____ GIVEN DATA
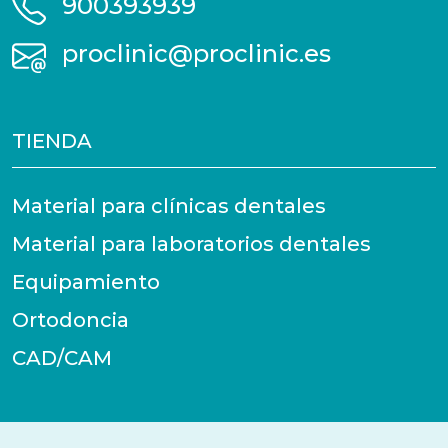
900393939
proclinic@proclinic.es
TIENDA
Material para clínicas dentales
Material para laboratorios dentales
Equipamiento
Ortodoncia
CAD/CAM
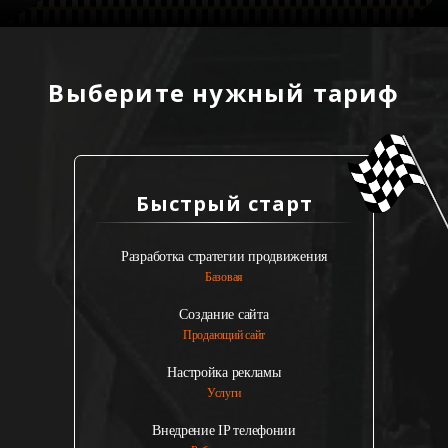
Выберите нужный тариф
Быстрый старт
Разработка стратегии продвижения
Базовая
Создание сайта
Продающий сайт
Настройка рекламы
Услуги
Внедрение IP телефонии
________
TASK PROMPT. Write every entry again exactly as given, skipping the pictures.

RESULT OF THE EXERCISE.
900393939
proclinic@proclinic.es
TIENDA
Material para clínicas dentales
Material para laboratorios dentales
Equipamiento
Ortodoncia
CAD/CAM
Выберите нужный тариф
Быстрый старт
Разработка стратегии продвижения
Базовая
Создание сайта
Продающий сайт
Настройка рекламы
Услуги
Внедрение IP телефонии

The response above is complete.